Children's burial ground, Culliagh Beg, Co. Galway
Co. Galway |
Burial Grounds
Scattered across the Irish countryside, often unmarked and easy to miss, are small enclosures where unbaptised children were once laid to rest outside the boundaries of consecrated ground.
The one at Culliagh Beg, in County Galway, belongs to this quietly sorrowful tradition. Known in Irish as a cillín, plural cilliní, these were informal burial places used for infants who died before baptism, and occasionally for others considered ineligible for a Catholic churchyard, including stillborn babies, strangers, and sometimes suicides. The Church's doctrine of limbo, which held that unbaptised souls could not enter heaven, meant that grieving families had to bury their children in unconsecrated land, often at the edges of fields, beside ancient earthworks, or on the margins of townlands.
Cilliní are found throughout Ireland in their hundreds, and Galway has a particularly dense concentration of them.
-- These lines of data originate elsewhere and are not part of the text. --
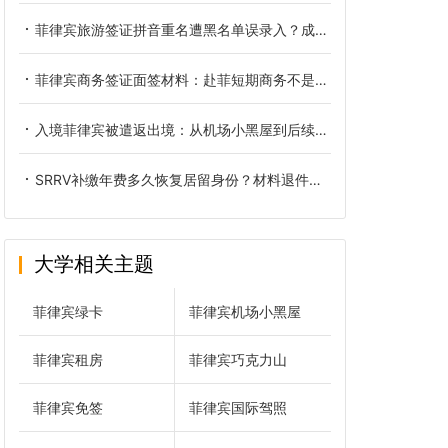
菲律宾旅游签证拼音重名遭黑名单误录入？成因、核验与正规解决办法
菲律宾商务签证面签材料：赴菲短期商务不是旅游签那一套
入境菲律宾被遣返出境：从机场小黑屋到后续洗黑的全链路复盘
SRRV补缴年费多久恢复居留身份？材料退件后正确重新递交方式
大学相关主题
菲律宾绿卡
菲律宾机场小黑屋
菲律宾租房
菲律宾巧克力山
菲律宾免签
菲律宾国际驾照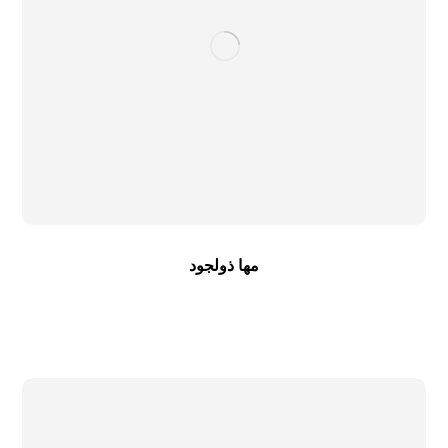
مها ذولجود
They tend to occupy liminal spaces, old ringfort interiors, coastal headlands, or the corners of fields that were never quite incorporated into the working farmscape. The site at Culliagh Beg is one such place, its precise history presently undocumented in publicly available form. What is known is that these grounds were used well into the twentieth century in some parts of rural Ireland, long after official Church teaching began to soften, simply because the custom had become embedded in local practice and local grief. Burials were typically carried out at night or at dawn, without ceremony, by the father or a small group of neighbours, and the graves were rarely marked with anything permanent.